This is the first of two sets of practical advice on online education. Because of the pandemic, once they adjusted to teaching and learning online, some universities actually closed some of their campuses. You have probably seen and heard a lot about this over the past two years. Even so, I hope there is something for everyone to help reflect, review and refresh your approach as the 2022 academic year rolls into full speed. This one is about strategies for learning online and the next includes some tips for teaching online.
How do you stay motivated?
As adult learners, we normally look inside for our reasons to keep motivated. You know why you are studying. You have a sense of where it will take you and the doors it will open for you. This inner sense of purpose is not always so obvious though, especially if we feel isolated, bored, or find it hard to measure the steps toward our own success. So what can you do?
Break down the overwhelmingly large into smaller more achievable parts.
Do one thing at a time.
Set a schedule which includes study, relaxation, creativity and exercise and use it.
Keep your plans flexible but stick to completing the small achievable parts.
Take some time to reflect on how far you have come and what you need to do next.
Join a study group.
Communicate directly with your lecturer in forums or privately.
How do you balance flexibility with structure?

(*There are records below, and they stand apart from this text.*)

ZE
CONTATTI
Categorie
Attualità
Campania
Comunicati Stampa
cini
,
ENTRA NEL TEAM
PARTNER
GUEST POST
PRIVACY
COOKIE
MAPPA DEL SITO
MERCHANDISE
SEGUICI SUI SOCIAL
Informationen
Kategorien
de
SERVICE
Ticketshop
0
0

For some students, there can be too much free time in online courses. You need to set up your own routine for working through the course materials, listening to podcasts (if there are any) and developing your assignments or research projects. Some of these work well:
Keep your schedule printed and colour coded above your desk.

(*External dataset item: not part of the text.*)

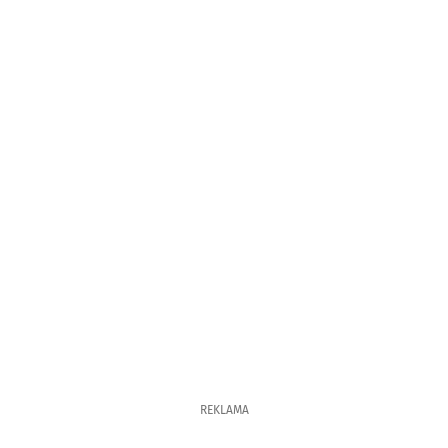
REKLAMA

Design your timetable and schedule so it looks appealing.
Stay flexible about this plan but not too flexible.
This one works very well:
Use your time studying and you will be satisfied you have done your best.
What about distractions?
Tell your family or the people you live with you are unavailable when you are studying and tell them again if they interrupt. And (for children) again.

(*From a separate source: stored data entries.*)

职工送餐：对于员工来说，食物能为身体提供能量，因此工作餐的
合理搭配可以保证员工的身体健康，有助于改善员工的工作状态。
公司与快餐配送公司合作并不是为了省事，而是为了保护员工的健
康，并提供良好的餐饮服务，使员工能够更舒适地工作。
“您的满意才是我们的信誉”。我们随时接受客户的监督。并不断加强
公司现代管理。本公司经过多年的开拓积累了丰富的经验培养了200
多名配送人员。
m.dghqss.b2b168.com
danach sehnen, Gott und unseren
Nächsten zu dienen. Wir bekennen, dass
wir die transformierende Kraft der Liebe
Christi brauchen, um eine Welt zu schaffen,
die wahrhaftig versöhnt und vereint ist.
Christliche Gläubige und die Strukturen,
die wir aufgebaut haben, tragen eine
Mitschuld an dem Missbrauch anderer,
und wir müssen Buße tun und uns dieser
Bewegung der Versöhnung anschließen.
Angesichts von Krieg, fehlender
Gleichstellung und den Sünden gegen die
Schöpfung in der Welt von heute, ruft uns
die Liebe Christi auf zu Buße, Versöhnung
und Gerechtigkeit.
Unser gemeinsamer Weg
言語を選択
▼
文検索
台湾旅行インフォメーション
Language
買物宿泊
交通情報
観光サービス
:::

Study in a separate part of the home. Close the door. Use earplugs if you need to.
Find someone to help with the housework or lower your standards.
Close any chatrooms, messaging, Facebook, WeChat or any other social media unrelated to study.
Invest in a reliable high speed internet connection (hopefully this is available in your region).
What other advice is there from higher education providers and researchers?
EDHEC Business School admits online courses involve more work. They say this is because they cannot monitor their students well without extra structured tasks and assignments. I believe this gives you more regular opportunities to engage with the course, to understand the main ideas and do step by step processes.
EDHEC also state online learning requires “immense self-discipline.” My understanding is that self-discipline is an inner quality which is reflected in our behaviour. If you feel you are not self-disciplined, you can develop the habits of people who seem self-disciplined. Practise till you make it happen. For example, see the tips above on staying motivated and avoiding distraction.
An enormous amount of research has been published on what successful online learners do. One that is sometimes forgotten is this:
They ask questions.
When I am in professional development forums or other kinds of online meetings I often do this if I have nothing special to say or what I think has already been said by others. When I teach online, I always emphasise that every question is a good question. If you have no opinion to contribute to an online forum, ask a question. It is probably about something that some of your peers are wondering about too.